▸ **AIM OF THE TASK**: Retype exactly what runs from the first line of the data to the line with "duszpasterskiego podejścia i otwartości", keeping both of those lines and skipping pictures.

(Items from a data source)
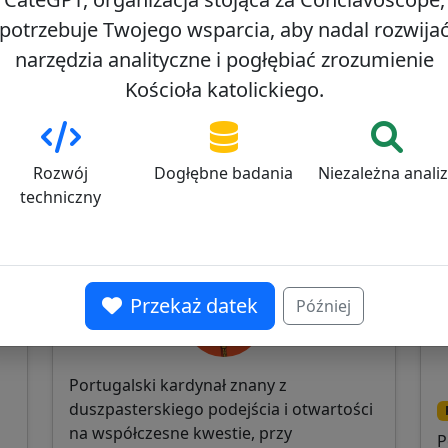
potrzebuje Twojego wsparcia, aby nadal rozwija
narzędzia analityczne i pogłębiać zrozumienie
Kościoła katolickiego.
Rozwój
Dogłębne badania
Niezależna anali
techniczny
Antonio dos Santos Marto
J
0
28/100
Przekaż datek
Później
Portugalski kardynał znany z
duszpasterskiego podejścia i otwartości
na współczesne kwestie, przy
P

▸ **ANSWER TO THE EXERCISE**:
potrzebuje Twojego wsparcia, aby nadal rozwija
narzędzia analityczne i pogłębiać zrozumienie
Kościoła katolickiego.
Rozwój
Dogłębne badania
Niezależna anali
techniczny
Antonio dos Santos Marto
J
0
28/100
Przekaż datek
Później
Portugalski kardynał znany z
duszpasterskiego podejścia i otwartości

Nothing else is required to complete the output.